What problems are you trying to solve with this growth path?
- Gain access to new technology or resources and capabilities
- Acquire talent or new expertise
- Increase or protect market share
- Achieve economies of scale and synergies
- Access new markets
- Diversify the business
- Acquire new product or service
Key missing elements frequently leading to failure:
- Human resources: insufficient resources allocated to the
M&A deal - Financial goals: synergies are overstated
- Risk tolerance
- Timeframe: the deal could take longer than expected
Step 2: Acquisition Criteria
Determine key criteria for identifying potential target companies:
- Size
- Geographic location
- Revenue and earnings growth
- Customer base
- Unique assets: technology, expertise, talents
- Financing constraints
- Assets or shares
- Complete versus partial acquisition
Step 3: Searching for Target
Three main criteria apply:
- Willingness to sell (to us) – is the owner willing to sell their business? Are we the only ones interested?
- Strategic fit – does the target firm strengthen or complement the acquiring firm’s strategy? (N.B. Potential synergy is often over-estimated, as negative synergies are often neglected)
- Organisational fit – is there a match between the management practices, cultural practices and staff characteristics of the target firm and the acquiring firm?
Step 4: Acquisition Planning
The acquirer makes contact with one or more companies that meet its search criteria and appear to offer good value; the purpose of initial conversations is to get more information and to see how amenable to a merger or acquisition the target company is
Step 5: Valuing & Evaluation
Acquirer asks target company to provide substantial information that will enable the acquirer to further evaluate the target, both as a business on its own and as a suitable acquisition target
Step 6: Negotiation
After producing several valuation models of the target company, the acquirer should have sufficient information to enable it to construct a reasonable offer. Once the initial offer has been presented, the two companies can negotiate terms in more detail
Step 7: DD
Step 8: Purchase & Sales Contract
Step 9: Financing
Step 7: Due Diligence (DD)
DD is an exhaustive process that begins when the offer has been accepted; DD aims to confirm or correct the acquirer’s assessment of the value of the target company by conducting a detailed examination and analysis of every aspect of the target company’s operations
Step 8: Purchase & Sales Contract
Assuming due diligence is completed with no major problems or concerns arising, the next step is executing a final contract for sale; the parties make a final decision on the type of purchase agreement, whether it is to be an asset purchase or share purchase
Step 9: Financing
The acquirer will have explored financing options for the deal earlier in the process, but the details of financing typically come together after the purchase and sale agreement has been signed
Step 10: Integration of the acquisition
The extent of strategic interdependence: this refers to how much the acquiring and acquires companies depend on each other for capabilities and resources. High interdependence means that companies benefit significantly from each others resources, such as technology, brand reputation, customer bases or operational capabilities.

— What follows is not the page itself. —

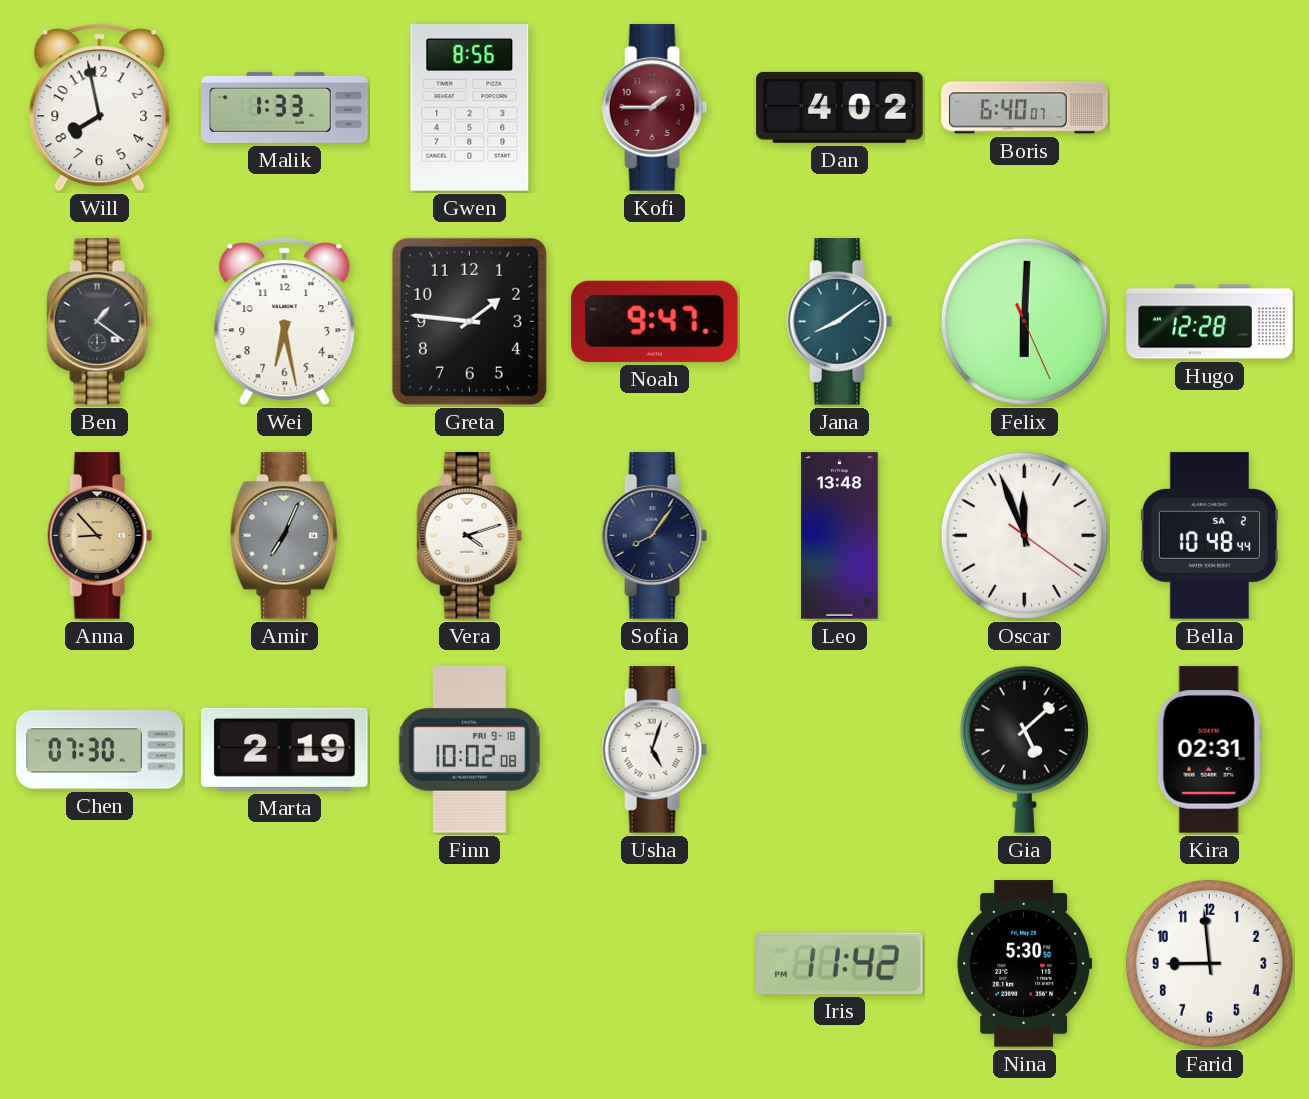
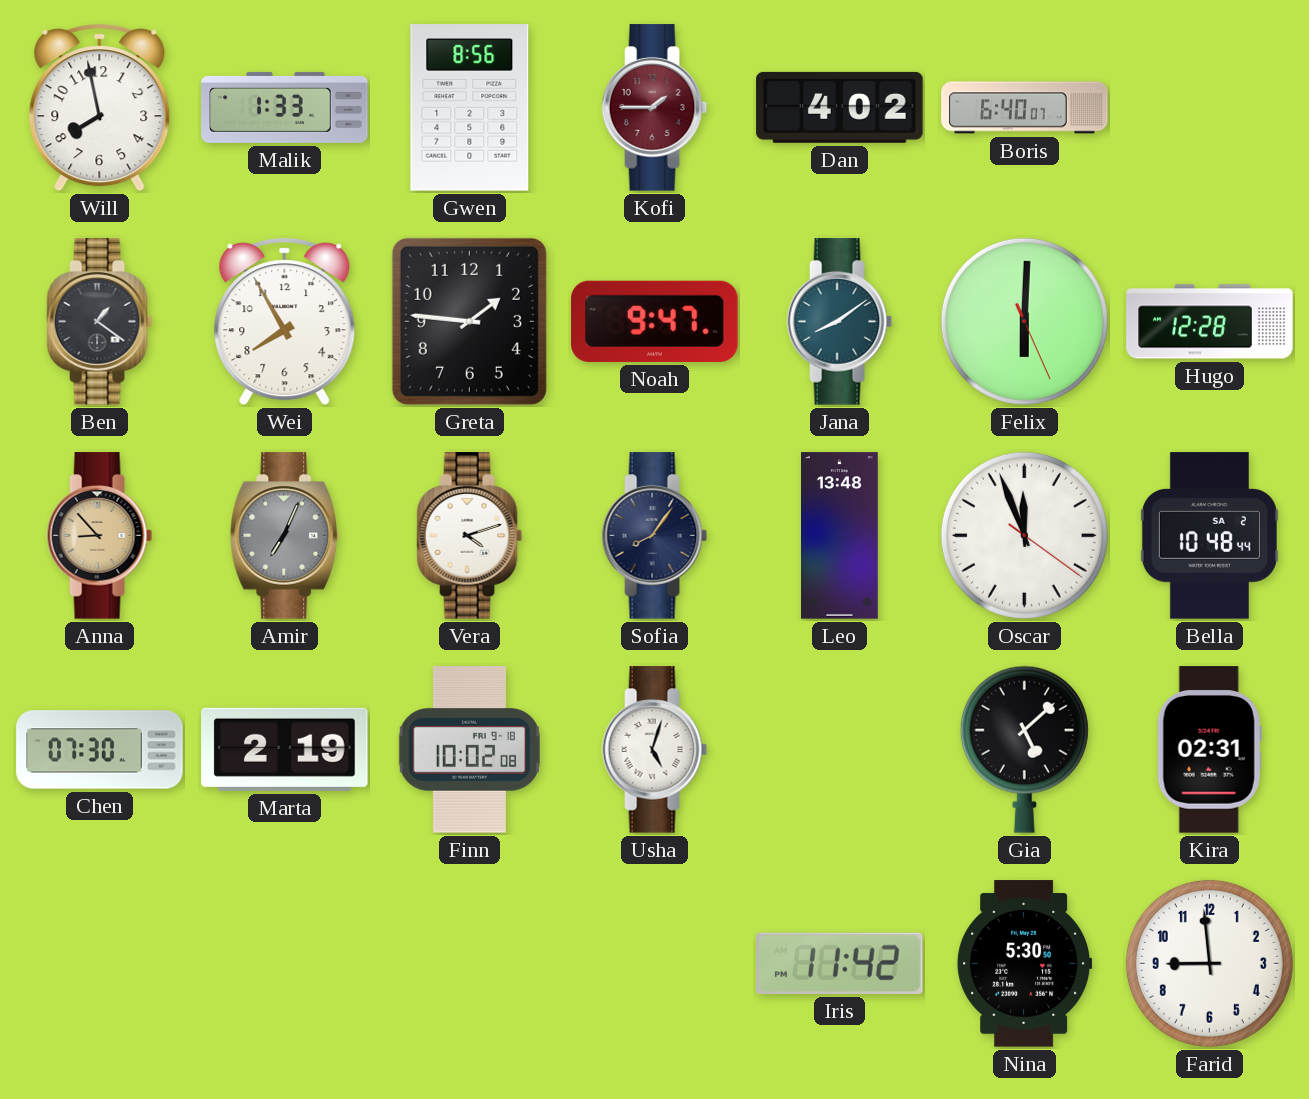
Wei: 6:28 -> 7:55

(E.g. a tech company acquires a startup for its onnovative software, the extent of strategic interdependence is high if the acquiring company needs that software to enhance its products offerings. In such cases, closer integration is often required to ensure that the software is seamlessly incorporated into the existing product lineup and that the teams from both companies work closely to support, develop, and market the new integrated offerings.)
The need for organizational autonomy: refers to the independence of the acquires company post-acquisition. Sometimes the acquired company has a unique culture, brand identity or innovative spirit that contributed to its success and could be valuable to maintain.
Balance between strategic interdependence and organizational autonomy is crucial. It determines how the integration process is managed and how the combined entity will operate in the future. The foal is to maximize the value of the acquisition by leveraging the strengths of both companies while avoiding the pitfalls that can come from both over-integration and under-integration.
Life cycle of an M&A deal (all steps)
Step 1: Acquisition strategy
Step 2: Aquisition criteria
Step 3: Searching for target
Step 4: Acquisition planning
Step 5: Valuing and evaluating
Step 6: Negotiation
Step 7: Due diligence
Step 8: purchase and sales contract
Step 9: Financing
Step 10: Implementation
Missing elements in acquisition strategy leading to failure
- HR
- Financial Goals
- Risk tolerance
- Time frame too short
Benefits of M&A
- encourages teamwork
- leads to a bigger market share
- helps with talent recruitment
- expedites company goals
- offers economies of scale
- leads to better performances
Strategic Alliance Evolution (7 steps)
- Courtship, initial phase where potential partners identify the opportunity for alliance and explore the strategic fit and potential benefits of a partnership.
- Negotiation, in this phase the companies discuss the terms of alliance, define the scope of cooperation and agree on the details of resource commitment and management structures.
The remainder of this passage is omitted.